Türk ekonomisinde kriz ne zaman patlak verdi sorusunun cevabı duruma göre değişebilir. Örneğin 2008’de kriz Haziran ayında, yılın ilk çeyreğinde patlak verdi. Üretim mutlak olarak yüzde 1,2 oranında küçüldüğü için 2008 bir kriz yılıydı.
Şimdi ise krizin 2018’in Temmuz ayından sonra patlak verdiğini söyleyebiliriz. Ama soruna yılın çeyrekleri bazında baktığımızda ekonominin 2018’in başından -ilk çeyreğinden beri- krizde olduğunu söyleyebiliriz. Ancak, soruna yıl çerçevesinde bakıldığında 2018 yılı bir kriz yılı değildir. Sanayi üretiminde yıl ortalaması bazında bir mutlak küçülme yok.

Her halükarda yukarıdaki mevsim ve takvim etkilerinden arındırılmış sanayi üretim endeksi grafiği (bir ay öncesine göre değişim) bize, sanayi üretiminin 2018’in Ağustos ayından Aralık ayına kadar sürekli küçülme içinde olduğunu göstermektedir.
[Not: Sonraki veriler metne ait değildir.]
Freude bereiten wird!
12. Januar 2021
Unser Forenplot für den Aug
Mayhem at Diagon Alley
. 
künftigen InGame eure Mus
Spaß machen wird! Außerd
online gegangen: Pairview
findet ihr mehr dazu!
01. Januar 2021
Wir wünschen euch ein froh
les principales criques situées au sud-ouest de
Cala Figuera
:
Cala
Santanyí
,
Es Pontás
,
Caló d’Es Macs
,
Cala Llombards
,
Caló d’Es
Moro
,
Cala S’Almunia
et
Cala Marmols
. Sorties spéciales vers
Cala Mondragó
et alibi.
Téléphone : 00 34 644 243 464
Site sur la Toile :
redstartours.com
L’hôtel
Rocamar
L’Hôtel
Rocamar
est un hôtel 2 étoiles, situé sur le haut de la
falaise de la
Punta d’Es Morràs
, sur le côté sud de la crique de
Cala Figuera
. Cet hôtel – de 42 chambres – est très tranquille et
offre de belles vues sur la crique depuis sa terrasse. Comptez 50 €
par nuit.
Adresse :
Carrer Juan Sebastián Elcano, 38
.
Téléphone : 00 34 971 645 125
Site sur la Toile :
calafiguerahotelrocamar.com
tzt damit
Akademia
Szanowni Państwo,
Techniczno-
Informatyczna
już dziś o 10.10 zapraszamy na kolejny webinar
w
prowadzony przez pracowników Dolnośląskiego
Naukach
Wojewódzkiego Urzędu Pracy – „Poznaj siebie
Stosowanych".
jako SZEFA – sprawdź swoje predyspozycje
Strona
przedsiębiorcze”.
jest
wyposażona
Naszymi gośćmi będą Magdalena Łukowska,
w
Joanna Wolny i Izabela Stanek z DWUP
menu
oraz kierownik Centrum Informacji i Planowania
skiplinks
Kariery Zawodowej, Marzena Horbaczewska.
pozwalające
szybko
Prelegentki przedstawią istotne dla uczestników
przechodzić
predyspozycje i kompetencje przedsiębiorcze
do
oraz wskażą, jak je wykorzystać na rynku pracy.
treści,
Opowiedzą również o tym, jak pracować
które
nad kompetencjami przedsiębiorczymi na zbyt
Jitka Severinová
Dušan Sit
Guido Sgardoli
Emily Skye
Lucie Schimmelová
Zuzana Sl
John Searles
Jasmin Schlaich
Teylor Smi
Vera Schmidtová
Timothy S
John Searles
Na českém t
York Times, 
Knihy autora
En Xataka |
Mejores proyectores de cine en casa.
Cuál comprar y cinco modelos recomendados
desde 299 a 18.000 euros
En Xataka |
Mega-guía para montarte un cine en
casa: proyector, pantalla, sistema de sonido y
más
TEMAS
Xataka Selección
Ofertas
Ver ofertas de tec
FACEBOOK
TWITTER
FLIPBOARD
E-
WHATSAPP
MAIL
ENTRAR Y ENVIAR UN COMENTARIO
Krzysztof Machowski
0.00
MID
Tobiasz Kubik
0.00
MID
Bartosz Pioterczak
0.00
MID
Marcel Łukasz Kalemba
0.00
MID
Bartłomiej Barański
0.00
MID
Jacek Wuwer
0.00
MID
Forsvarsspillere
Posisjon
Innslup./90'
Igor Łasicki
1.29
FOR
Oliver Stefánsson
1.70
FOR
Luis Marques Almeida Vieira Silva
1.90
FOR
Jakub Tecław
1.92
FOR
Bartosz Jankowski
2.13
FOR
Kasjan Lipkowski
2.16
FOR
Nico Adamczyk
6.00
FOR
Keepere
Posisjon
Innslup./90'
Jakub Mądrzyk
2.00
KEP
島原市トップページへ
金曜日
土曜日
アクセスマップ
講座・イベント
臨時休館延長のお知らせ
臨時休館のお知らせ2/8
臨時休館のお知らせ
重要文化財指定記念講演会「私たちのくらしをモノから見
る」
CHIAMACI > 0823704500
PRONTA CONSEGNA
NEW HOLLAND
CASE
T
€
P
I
Ancak 2019’un Ocak ayında Aralık 2018’e göre yüzde 1 oranında bir artış olmuştur (2).

1.2- Yılın çeyreklerine göre sanayi üretimi(Bir ay öncesine göre değişim)

Oranlar, bir önceki çeyreğe göre olduğu için 2018’in bütün çeyreklerinde sanayi üretimini küçülmüş olarak görüyoruz. Her halükarda yılın çeyreklerine göre hazırlanan veriler, aylara göre hazırlanmış verilerden daha istikrarlı sonuçlara götürür; aylık değişkenliğin yerini 3 aylık değişkenlikler almış olur (3).

1.3-Yıllara göre sanayi üretimi



Sanayi üretiminin yıllık ortalama verileri 2018 yılının bir kriz yılı olmadığını göstermektedir. Yukarıdaki grafikte 2001, 2008-2009 yıllarının kriz yılları olduğunu görüyoruz. Üretimin şimdiki seyrinin devam etmesi durumda 2019 yılı bir kriz yılı olacaktır. Her konjonktür çevrimi kriz aşamasıyla başlar. Bu durumda 21. yüzyılda ekonominin ilk çevrimi 2001’de başlıyor ve 2007 sonuna kadar devam ediyor (7 yıl süren bir konjonktür çevrimi). İkinci konjonktür çevrimi 2008’de başlıyor ve 2018’ sonuna kadar devam ediyor (11 yıl süren bir konjonktür çevrimi). Veriler için bkz.:(4)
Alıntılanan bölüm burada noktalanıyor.